◆ Problem requirements
Within the records, which lines hold the string "English"? Report each one by copying it.

Start of Data to examine

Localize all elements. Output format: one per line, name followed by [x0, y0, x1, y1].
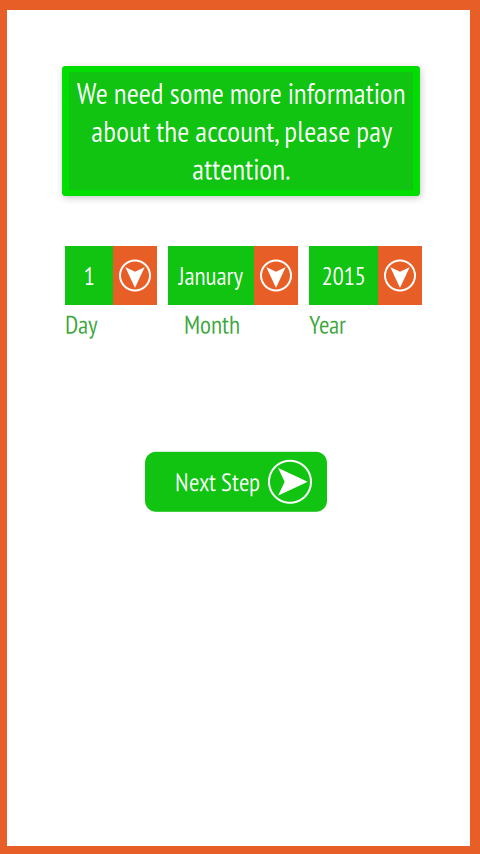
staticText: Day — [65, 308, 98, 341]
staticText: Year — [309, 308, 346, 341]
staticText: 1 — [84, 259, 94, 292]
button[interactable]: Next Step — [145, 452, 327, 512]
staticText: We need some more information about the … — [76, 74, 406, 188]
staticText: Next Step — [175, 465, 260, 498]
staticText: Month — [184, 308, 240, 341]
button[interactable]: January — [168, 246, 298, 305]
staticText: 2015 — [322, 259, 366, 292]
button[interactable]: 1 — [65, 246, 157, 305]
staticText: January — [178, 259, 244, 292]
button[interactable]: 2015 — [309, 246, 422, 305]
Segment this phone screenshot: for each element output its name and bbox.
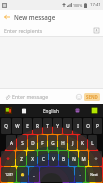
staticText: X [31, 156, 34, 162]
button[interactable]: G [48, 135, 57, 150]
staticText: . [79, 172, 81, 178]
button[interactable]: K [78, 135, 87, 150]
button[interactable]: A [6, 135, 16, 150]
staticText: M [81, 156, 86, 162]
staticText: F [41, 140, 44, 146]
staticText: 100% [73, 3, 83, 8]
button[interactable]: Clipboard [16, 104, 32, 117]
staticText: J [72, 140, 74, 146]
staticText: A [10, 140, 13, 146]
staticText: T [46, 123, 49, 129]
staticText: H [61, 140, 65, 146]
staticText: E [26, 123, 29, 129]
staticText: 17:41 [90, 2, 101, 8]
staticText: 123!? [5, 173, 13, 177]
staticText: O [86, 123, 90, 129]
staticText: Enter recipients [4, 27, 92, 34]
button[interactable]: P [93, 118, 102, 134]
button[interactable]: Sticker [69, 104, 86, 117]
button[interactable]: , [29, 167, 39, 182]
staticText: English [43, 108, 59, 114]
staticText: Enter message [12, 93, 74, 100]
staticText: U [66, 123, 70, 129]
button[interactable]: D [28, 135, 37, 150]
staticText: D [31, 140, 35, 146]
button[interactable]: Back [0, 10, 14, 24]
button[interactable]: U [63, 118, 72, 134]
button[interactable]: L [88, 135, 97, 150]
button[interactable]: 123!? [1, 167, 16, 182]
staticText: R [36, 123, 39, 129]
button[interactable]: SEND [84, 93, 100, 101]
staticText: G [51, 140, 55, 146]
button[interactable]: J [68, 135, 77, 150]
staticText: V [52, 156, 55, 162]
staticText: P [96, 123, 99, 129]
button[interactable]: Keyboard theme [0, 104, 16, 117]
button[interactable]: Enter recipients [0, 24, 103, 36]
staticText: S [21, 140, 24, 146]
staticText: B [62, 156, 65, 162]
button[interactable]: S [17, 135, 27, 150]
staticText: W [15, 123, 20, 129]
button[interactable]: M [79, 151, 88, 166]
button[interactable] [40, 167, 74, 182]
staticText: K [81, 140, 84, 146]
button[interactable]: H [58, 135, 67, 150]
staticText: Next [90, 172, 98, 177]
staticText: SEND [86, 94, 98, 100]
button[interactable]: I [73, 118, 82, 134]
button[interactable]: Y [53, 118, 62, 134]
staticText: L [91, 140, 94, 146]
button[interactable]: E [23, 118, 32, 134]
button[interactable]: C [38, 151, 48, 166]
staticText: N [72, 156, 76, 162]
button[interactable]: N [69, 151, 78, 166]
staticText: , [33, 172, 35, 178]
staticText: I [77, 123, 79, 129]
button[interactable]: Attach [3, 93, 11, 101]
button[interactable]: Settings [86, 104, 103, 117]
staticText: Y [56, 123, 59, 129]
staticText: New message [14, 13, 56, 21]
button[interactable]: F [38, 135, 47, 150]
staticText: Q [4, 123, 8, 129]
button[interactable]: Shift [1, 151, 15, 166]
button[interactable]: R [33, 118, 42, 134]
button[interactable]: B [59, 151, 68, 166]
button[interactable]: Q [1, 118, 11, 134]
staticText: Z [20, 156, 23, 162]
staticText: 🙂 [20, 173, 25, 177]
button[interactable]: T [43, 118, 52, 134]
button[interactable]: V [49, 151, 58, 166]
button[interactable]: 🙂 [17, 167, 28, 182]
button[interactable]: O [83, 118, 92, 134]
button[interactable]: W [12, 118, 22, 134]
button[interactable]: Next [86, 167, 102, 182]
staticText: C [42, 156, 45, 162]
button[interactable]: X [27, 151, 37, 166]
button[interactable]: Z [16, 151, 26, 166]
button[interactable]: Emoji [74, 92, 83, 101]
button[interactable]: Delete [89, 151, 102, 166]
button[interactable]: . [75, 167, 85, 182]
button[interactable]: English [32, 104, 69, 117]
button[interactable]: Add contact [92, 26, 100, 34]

End of Data to examine

◆ Expected answer
staticText: English [43, 108, 59, 114]
button[interactable]: English [32, 104, 69, 117]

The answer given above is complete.